New Jersey’s electronic voter databases, modernized in accordance with the Help America Vote Act, can rapidly verify voter information and identity. Further, New Jersey already uses provisional ballots (provided to voters who appear at the polls but who are not found in the voter rolls) as registration for future elections. The voter simply has to be verified as a legitimate voter, which happens quickly given the statewide verification system. Plaintiffs explain that those provisional ballots therefore can easily be – and should be - counted in the election in which it was cast.

“After being given numerous opportunities, the state failed to prove any legitimate, much less compelling, interest to justify a burden that results in the loss of the right to vote for thousands of New Jerseyans every year,” said Renée Steinhagen of New Jersey Appleseed. “It’s time for New Jersey to end this unnecessary disenfranchisement of voters given the State’s current electronic verification process and join the many states that allow Election Day registration.”

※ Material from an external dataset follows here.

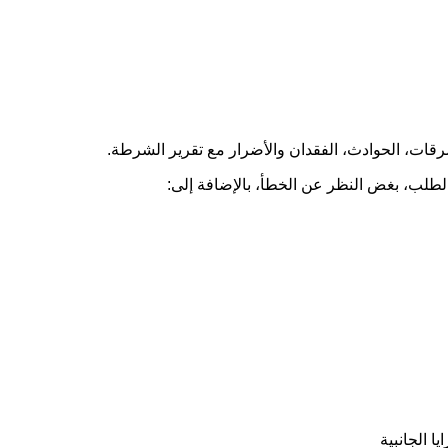
سرقات، الحوادث، الفقدان والأضرار مع تقرير الشرطة.
ا الجانبية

This is the second time the case is before the appellate court. After a trial court erroneously dismissed the case in 2014, an appellate panel found that the court had failed to explain the state’s interest in an early registration deadline, and whether that outweighed the importance of upholding the right to vote. The previous decision in the trial court contained factual errors and misapplications of the law.

The case is captioned Rutgers University Student Assembly v. Middlesex County Board of Elections.